So , you want a healthy food routine, but you have no idea what that looks like or how to implement it. A ‘healthy food routine’ is a term that encompasses the entirety of your eating habits. This means the foods you buy, where you buy them from, when you prepare food how you eat (at the table, in the kitchen, in a rush) , meal times, and even cooking habits and eating out schedules. It also means how mindful you are when you eat.
Planning your meals takes away the stress of having to figure out what you are going to eat for breakfast/lunch/dinner. Planning for meals also allows you to incorporate healthy eating within what you can afford. It is important to take into account your lifestyle/schedule/commitment. If you are not willing or do not have have time to make an elaborate healthy dish, then do not plan for that dish and buy groceries for that dish if it is unlikely or unrealistic for you to have or make that dish.
A good routine should include schedules of as many of the the regular things as possible. This will avoid decision fatigue. All of the following should be scheduled in to your week:
- Food planning
- Food shopping
- Food Preparation
- Cooking time
- Eating time
- Eating out
- Practising MINDFUL eating
- Mouth hygiene after eating, especially at night.
So the amount of time and energy spent of these elements can vary on you. Its your life, but here are some recommendations.
Not planning weekly food is really bad, especially if you want to lose weight. Because we are visual eaters and convenience eaters and we still genetically refer back to eating when we see food as a survival instinct, not planning will almost certainly mean that you eat when you feel like it rather too much
When it come to food shopping and food preparation, there are three major things to consider:
- The more time you make to spend on these planning and prep, the easier it will be to eat a healthy, balanced diet and the easier it will be lose weight.
- You can save time on shopping and prep with the food choices you make, but saving time will cost you more money. (buying oven ready meats and fish and ready made vegetable for your evening meal saves time buying and already grated cheese and diced onions for example save time when preparing your morning omelette, but cost more to buy).

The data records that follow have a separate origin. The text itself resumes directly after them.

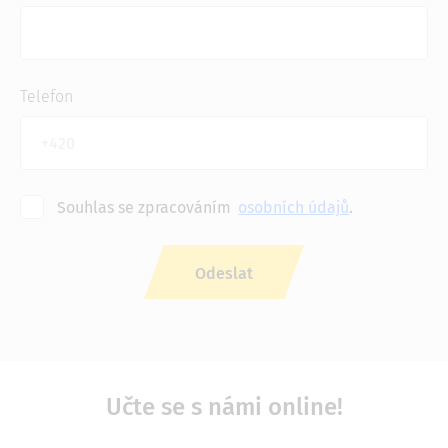
Telefon
Souhlas se zpracováním
osobních údajů
.
Učte se s námi online!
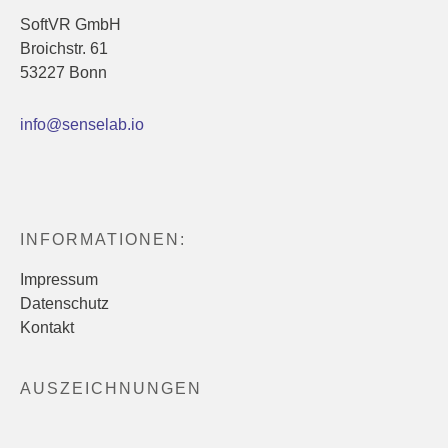
SoftVR GmbH
Broichstr. 61
53227 Bonn
info@senselab.io
INFORMATIONEN:
Impressum
Datenschutz
Kontakt
AUSZEICHNUNGEN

- Saving time and spending more will almost certainly compromise on nutrient quality.
Now, obviously, the more ready prepared food you buy, the less prep time you will have. The issue here is that, in not buying single ingredient foods, you do not have control over what is in it. Always check food labels and look out for carbohydrates and sugar levels and total calorie content. This is where food tracking becomes really useful. Keeping carbohydrates under 100 grams per daily should enable you to burn fat.